Her mind is processing very slowly now, and it must show.
“Your question,” he says. “Yes of course I was thinking about work. Aren’t I always?”
“I suppose.”
“But just not at that moment. The moment you asked.”
She nods, though it is a gesture that she feels as remote from as if she were watching across the room, at a party for lawyers, as one stranger nods to another stranger.
“At that particular moment,” Michael says, “I was trying to figure out if I need to bite the bullet and have the boat engine rebuilt.”
She turns away from him. She sips her Scotch. She knows she is looking for a sign. She is waiting for her husband to say something that will make it impossible for her to do this thing she feels she is on the verge of doing. It doesn’t have to be much. She has always hoarded away little scraps of seemingly tender things from him. Just a little something is all she needs. Soon.
But she’s afraid he will fall silent now, and that will be that. She’s driven to keep the sounds going, and so she hears herself say, “Engines need rebuilding.” This sounds ridiculous to her. It is ridiculous. She has reached the tipping point with her Scotch way too soon.

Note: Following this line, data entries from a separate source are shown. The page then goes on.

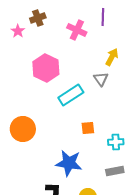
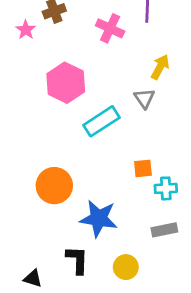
orange square: (88, 128) -> (143, 168), moved
orange circle: (23, 129) -> (54, 186), moved

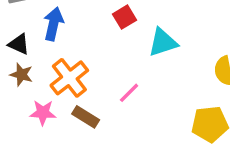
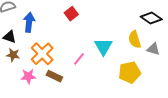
cyan triangle: (163, 42) -> (103, 47), moved, turned -36

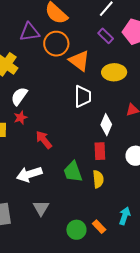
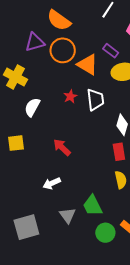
purple rectangle: (106, 36) -> (111, 51), moved
red star: (20, 118) -> (70, 96), moved
green trapezoid: (73, 172) -> (93, 206), moved
white arrow: (29, 174) -> (52, 183), size x0.7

But she sips a bit more. Burn, baby, burn. She almost says that aloud, almost addresses the Scotch going down her throat. She clenches her lips shut. She finds a point of light across the bayou and focuses on that. The light on someone’s back porch. What are they doing inside? Arguing? Having sex? Sitting in a room together not saying a word?
“I get it,” Michael says.
She turns to him. She doesn’t understand what he gets.
“Okay,” he says. “I’ll make an appointment. But I’m fine. I’m in the pink.”
“In the pink?”
“You and your impromptu metaphors.”
“Have you gone mad, Michael?”
“I was just deciding you hadn’t.”
“Me?”
“Yes.”
“But I have gone mad,” she says.
“That thing about rebuilding engines,” he says. “Sometimes I struggle when you get metaphorical.”
“Ah, that. I’m also a little drunk.”
“Then let’s just forget it.”
“What did you …”
“Nothing,” he says. “I thought you were talking about the EKG. Dr. Neff suggested it. You lobbied for it. A few weeks ago.”
“Drunk.” Kelly lifts her glass at him. “Just drunk. Get the test or not. I’m sure ‘in the pink’ means something sexual, by the way. Sex for men. Speaking of metaphors.”
“He said it was just routine. I’m of a certain age.”
“Me too.”
“We both are.”
“I need to rebuild my engine,” Kelly says.
And Michael shrugs and turns away.
Can something that will drastically change a life be decided like this? As stupidly as this? She puts her glass down on the deck beside her, several sips of Scotch left in it. She is, in fact, not drunk. Not at all. She and Michael have always talked like this. It’s how they talk. Whatever she does, it’s because of all of it.